Questo avvicinamento alla complessità di pratiche che compongono l’autocoscienza è esattamente corrispondente alla mia particolare esperienza di “costruzione di una teoria non separata da prassi specifiche” in Diotima. E, naturalmente, dalle indicazioni di Manuela Fraire si ricava anche la vocazione politica dell’autocoscienza riguardante la capacità di leggere la realtà e agire in essa, scongiurando la riduzione a cui andrebbe incontro l’autocoscienza se servisse solamente al “miglioramento della vita personale”. Da tutto questo mi pare si ricavi chiaramente il rigore da tenere nella pratica dell’autocoscienza, e che questo rigore debba essere custodito da una donna a cui si riconosce l’autorità necessaria a orientare il lavoro, durante il quale occorre orientare anche i conflitti eventuali perché non diventino distruttivi.
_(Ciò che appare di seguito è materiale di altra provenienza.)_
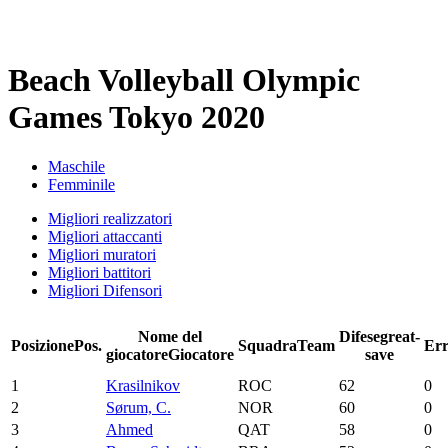
Beach Volleyball Olympic
Games Tokyo 2020
Maschile
Femminile
Migliori realizzatori
Migliori attaccanti
Migliori muratori
Migliori battitori
Migliori Difensori
Nome del
Difese
great-
Posizione
Pos.
Squadra
Team
Err
giocatore
Giocatore
save
1
Krasilnikov
ROC
62
0
2
Sørum, C.
NOR
60
0
3
Ahmed
QAT
58
0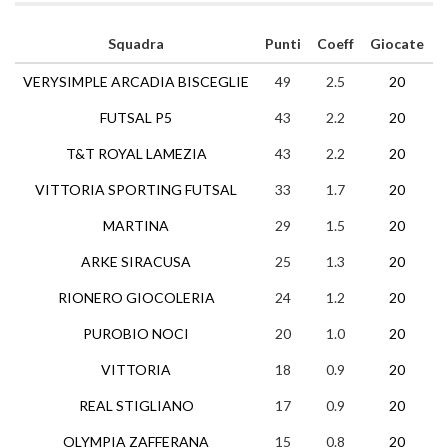
Squadra
Punti
Coeff
Giocate
VERYSIMPLE ARCADIA BISCEGLIE
49
2.5
20
1
FUTSAL P5
43
2.2
20
1
T&T ROYAL LAMEZIA
43
2.2
20
1
VITTORIA SPORTING FUTSAL
33
1.7
20
1
MARTINA
29
1.5
20
ARKE SIRACUSA
25
1.3
20
RIONERO GIOCOLERIA
24
1.2
20
PUROBIO NOCI
20
1.0
20
VITTORIA
18
0.9
20
REAL STIGLIANO
17
0.9
20
OLYMPIA ZAFFERANA
15
0.8
20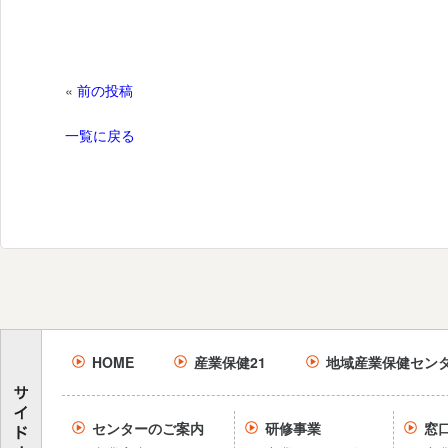
«
前の投稿
一覧に戻る
HOME
産業保健21
地域産業保健セン
センターのご案内
研修事業
窓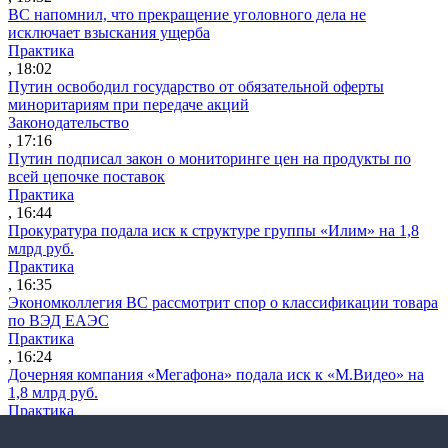
ВС напомнил, что прекращение уголовного дела не
исключает взыскания ущерба
Практика
, 18:02
Путин освободил государство от обязательной оферты
миноритариям при передаче акций
Законодательство
, 17:16
Путин подписал закон о мониторинге цен на продукты по
всей цепочке поставок
Практика
, 16:44
Прокуратура подала иск к структуре группы «Илим» на 1,8
млрд руб.
Практика
, 16:35
Экономколлегия ВС рассмотрит спор о классификации товара
по ВЭД ЕАЭС
Практика
, 16:24
Дочерняя компания «Мегафона» подала иск к «М.Видео» на
1,8 млрд руб.
Практика
, 15:50
СИП проверит отмену патента на систему управления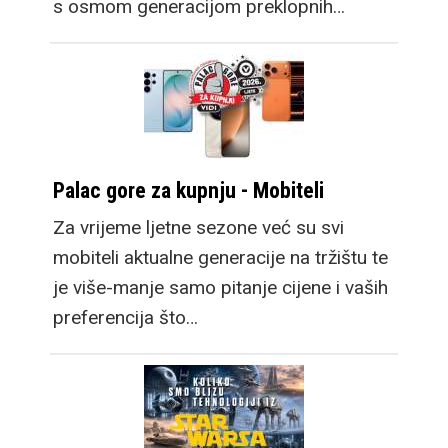
s osmom generacijom preklopnih…
Palac gore za kupnju - Mobiteli
Za vrijeme ljetne sezone već su svi
mobiteli aktualne generacije na tržištu te
je više-manje samo pitanje cijene i vaših
preferencija što…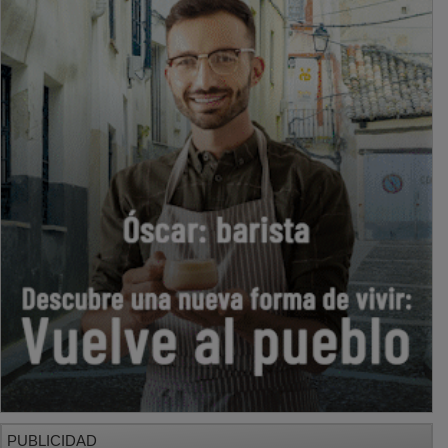
PUBLICIDAD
È quello che ha tentato di fare Carla Lonzi agli albori dell’autocoscienza in Italia, nel contesto di un gruppo di Rivolta in cui però allignava quell’atteggiamento distruttivo che lei ha nominato come auto–inferiorizzazione. A questo punto, dovrebbe essere più facilecomprendere perché l’autocoscienza femminista richiede radicalità e rigore: non conduce solo alla conoscenza di sé, non indica questo l’ingannevole “auto”, ma piuttosto conduce alla trasformazione della relazione con la realtà data, fino a che anch’essa possa trasformarsi grazie alla presenza del soggetto politico imprevisto: le donne che sanno fare autocoscienza.